2018-07-30 22:58:23.833074 I | http: multiple response.WriteHeader calls
time="2018-07-30T22:58:41.180305863Z" level=error msg="Handler for GET /v1.25/containers/c6c45502b3ac7d25ad44a78b5175a0de5d446f84227b6fd4f6cba4fd634ef8e4/json returned error: write unix /var/run/docker.sock->@: write: broken pipe"
2018-07-30 22:58:41.180355 I | http: multiple response.WriteHeader calls
This person seems to be having the same issue so I don't think it's just me: https://stackoverflow.com/questions/51470492/aws-ecs-starting-a-container-is-very-slow-after-1-day
I'm reverting our instances to 2018.03.a and I'll let you know if I see the same problem there.
+1
I ran into the same problem with 2018.03.a so now I'm trying 2017.09.i since we know it worked for us before.
Seems to happen with older versions of the ECS AMI too. I wonder if there's something weird going on with DataDog with scheduling=DAEMON. I'm going to try just running it outside of Docker on the EC2 instance :\
@brendanlong: Thanks for the updates! Please let us know as you collect more data.
Also fwiw,
We are using t2 instances
we've seen issues where Docker will hang on arbitrary API calls during a spike in the CPU usage and I suspect one could be in that situation without actually exhausting all CPU credits.
Hm we were going to upgrade to m4 instances at some point soon anyway so I'll try doing that and see if it helps.
I'm using m4.large instance with the latest ECS AMI and having the same issue.
It's possible I'm running into this, although CloudWatch says I have plenty of IO credits: https://github.com/DataDog/datadog-agent/issues/1052
I'm fairly certain we were running into an issue with DataDog's collect_container_size. We turned that option off and things seem to be fine now. If people are seeing similar problems without DataDog, another thing to try would be using a bigger EBS image so you have more IO credits, or maybe try an instance with local storage (m5d instances).

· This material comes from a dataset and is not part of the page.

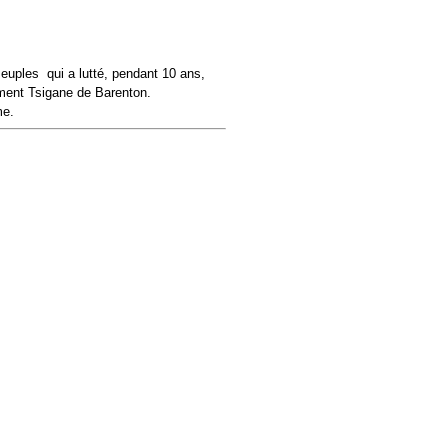
euples qui a lutté, pendant 10 ans,
ment Tsigane de Barenton.
me.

I don't think this is an ecs-agent bug, but there are things you could do to make this bug less painful for ECS customers:
@brendanlong: Thanks for doing the investigation on this! Much appreciated.
When errors like this occur, show some sort of error message in ECS instead of having everything inexplicably time out
Do you mind further explaining what an ideal situation would be for you here? Did you mean that if Docker gets into a state where API calls are timing out due to IO credits, then ECS should somehow communicate that?

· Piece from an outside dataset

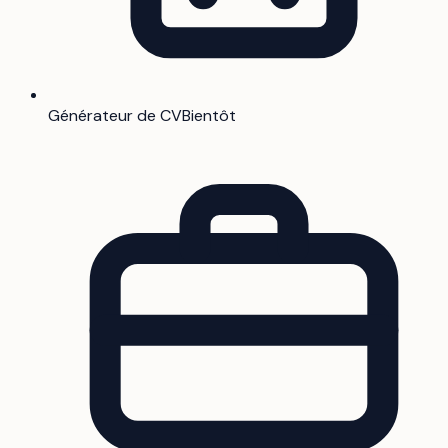
Générateur de CV
Bientôt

Showing DataDog-specific errors may be overkill, but it would be nice to:
I don't think the ECS agent necessarily needs to be able to explain what the error is, but just letting the user know (1) you probably need to debug the EC2 instance configuration, not the ECS task and (2) how to find the logs.
It would definitely be nice if you detect certain kinds of errors (docker.sock is broken -> the issue might be IO or DataDog config), but I realize that may be too deep of a rabbit hole.
(I realize the console is a different piece of software than this app, but presumably the agent is what's sending it the info it displays)
Indicate that an error is occurring in the console (show a ! icon by the EC2 instance ID with hover text saying the ECS agent is having issues?)
The prerequisite for that would be defining some concept of instance or agent health (to differentiate between an unhealthy task and an unhealthy agent or instance). We've been exploring some concept of instance health, but it is still poorly defined. You're more than welcome to submit a proposal to give us more ideas though! 馃榾
It would definitely be nice if you detect certain kinds of errors (docker.sock is broken -> the issue might be IO or DataDog config), but I realize that may be too deep of a rabbit hole.
Yea, this is roughly the conclusion we've arrived at as well wrt bucketing docker errors.
Make the ECS agent logs easily accessible in the console
Have you looked at cloudwatch logging for the container instances?
closing this issue for now, feel free to update if you'd like.